Fixed Asset Tagging: Best Practices
When it comes to choosing from different Fixed Asset Management Software Systems, there are two outstanding technologies that are the most popular and used cross-sector. We are talking about RFID asset tracking and barcoding. If you’re currently seeking out a Fixed Asset Management system for your business, perhaps you’re investigating which is better, asset tracking using RFID or assets’ barcoding? Let us help you make your decision on an asset tracking systems, with this useful guide for a Fixed Asset system UAE and outside of the UAE too.
Understanding Fixed Asset Barcoding
Before we launch into the differences, we’ll give you a brief overview of each technology, starting with the barcoding system. You will likely know what a barcode is. A barcode is a series of numbers (a code) that is recognized by scanning machinery. You will see barcodes on almost every product that you purchase in a store, usually on the back close to the ingredient’s or instruction label as an example but they’re not just used for store products. They can be used on anything – regardless of size! The label resembles a rectangular shape filled with black lines and underneath, the code. Nowadays, technology has come on leaps and bounds so barcodes can also be read by smartphones as well as by an online handheld application. There are other types of barcodes that consist of a serial number and hold other data. These are two-dimensional barcodes, QR codes and other types.
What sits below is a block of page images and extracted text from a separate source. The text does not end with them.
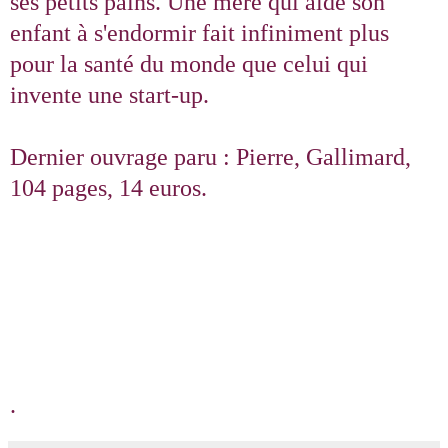
ses petits pains. Une mère qui aide son
enfant à s'endormir fait infiniment plus
pour la santé du monde que celui qui
invente une start-up.
Dernier ouvrage paru : Pierre, Gallimard,
104 pages, 14 euros.
.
Understanding RFID for Enterprise Asset Management
This is a newer technology stands for Radio Frequency Identification – or RFID and is tag-based technology. An item is tagged with an RFID code and using radio frequency, the item can be tagged. Within online asset tracking using RFID, there are three main components, the reader, the antennae, and the transponder. Here’s how they work:
• The radio frequency communicates with the RFID tag on the item for asset counting
• The antennae picks up the signal and stores the information associated with the signal.
• When scanned, the data is picked up and displayed.
So – which is the right system for your business? Here’s some interesting information to help you decide.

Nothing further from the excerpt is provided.